20.潜入
そうして俺たちはメデューサの案内でゴルゴーンの里へと侵入することになった。メンバーは俺とペルセウスに、シュバイン、ライムの四人だ。アスとカサンドラの二人は村で、行商人が来た時のために待機をしてもらっている。予定では二日後に来るそうだが、予想外に事がおきるかもしれないからだ。村長には話を通しておいているので問題はないだろう。
この四人にした理由としてはメデューサとずっと一緒にいたいとペルセウスが駄々をこねたのと、万が一メデューサと離れても、魔物の言葉がわかる俺がいた方がいいからである。そして戦力として火力担当のシュバインにヒーラーとしてライムがいる。
「それじゃあ、これをかぶってみるといい。効果を確認してみろ」
そういって何やら羽のついた兜をペルセウスに渡された。俺がどんな構造なのだろうと見ていると、目の前にいたペルセウスがいつの間にか姿を消していた。本当に影も形も見えない。つられて俺もかぶってみると自分の姿が消えた。自分の手は見てみると確かに感覚はあるのに本当に見えないのだ。なんだこれ? 違和感がすごい。
「ふははは、どうだ私のアイテムは!! ちなみに音は消せないから気をつけろ。アンドロメダの風呂を覗いた時、騒いでたらばれてぶん殴られたからな!! あの時の痛みはなかなか良かった」
「うわぁ、死ねばいいのに……」
ペルセウスの言葉にメデューサが不快そうな顔をして呻いた。こいつぶれないな……でも。男なら一回は想像するシチュエーションではある。正直気持ちはわからなくもない。俺も、アンジェリーナさんのお風呂とか覗いたら……いや、罪悪感に押しつぶされて死にたくなりそうだ。
『じゃあ、俺達は森で待機をしているな。何かあったら魔術を空に撃って合図を頼む。それまで、こいつらと遊んでるわ』
「シュバイン、腕試しはいいが相手に怪我をさせるなよ。トロルド……こいつが暴走しそうだったら止めてくれると助かる」
『ああ……任せろ……それに俺達も負けはしない……それと……仲間を頼む……』
俺は仲間を連れてきたトロルドに声をかける。ゴルゴーンの里に潜入して万が一ばれたときのサポートとして彼にも声をかけたのだが、彼はゴルゴーンの里で仲間を見つけたら、助けることを条件に力を貸してくれることになったのだ。
これで何かあっても、シュバインとトロルドとその仲間が助けにきてくれるのでだいぶ心強くなった。シュバインとトロルドにはアスが調合したゴルゴーンの石化を一時的に無効化する薬も渡してるので、身体能力では、はるかにゴルゴーンより勝るオークとトロルは大きな戦力になるだろう。

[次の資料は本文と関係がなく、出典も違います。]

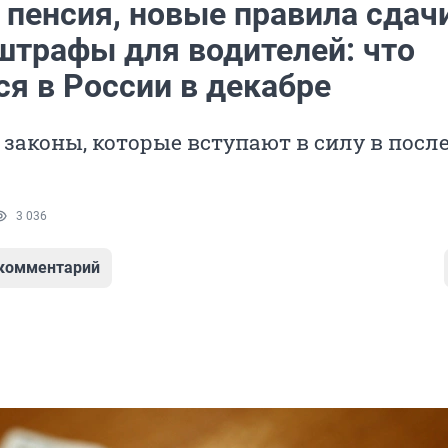
 пенсия, новые правила сдач
 штрафы для водителей: что
ся в России в декабре
 законы, которые вступают в силу в посл
3 036
 комментарий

もちろん、何も起きないのがベストなのだが……
「ライムも頼む、万が一の時はお前が頼りだからね」
『任せてよ!! ああ、でもどうせならメデューサにくっつきたかったなぁ』
「ライム……そんなことしたらペルセウスにぶっ殺されても知らないからな……」
ああ、でもペルセウスならライムとメデューサの絡み合いに興奮しそうで怖いよね……スライムのヌルヌルがたまらないとか言いそう。
『ああ、でもゴルゴーンの里は楽しみだなぁ、みんな女の子なんだよね。ハーレムじゃん。種族を超えた恋っていいよね』
「ああ、そうだね……」
まあ、こいつにはずっと俺の甲冑の間に隠れてもらうんだけどね。彼がゴルゴーンを見る時は正真正銘のピンチの時である。
「メデューサ、作戦会議は終わった。俺たちはいつでも行けるよ」
「ふふ、楽しみだな、ああ、そうだ。ご家族に挨拶をするのだ。何かプレゼントを持って行った方がいいだろうか? 我が歌姫をもらいますといわねばならないのだからな」
「なんの話かな!? 僕たちは裏切者を探しに行くんだよ!! ちゃんとしてほしいんだけど!! それにそういうのはまだ早いんじゃないかな……」
くだらないことをいうペルセウスに突っ込みをいれるメデューサだったが、なぜか後半になるにつれて声が小さくなっていった。こういうラブコメはよそでやってくれないかな?
俺とライムの無言の視線に気づいた彼女は顔を真っ赤にして、誤魔化すように言った。
「じゃあ、僕についてきてね。はやくしないと置いてくよ!」
そういって俺たちは彼女の後にいくのだった。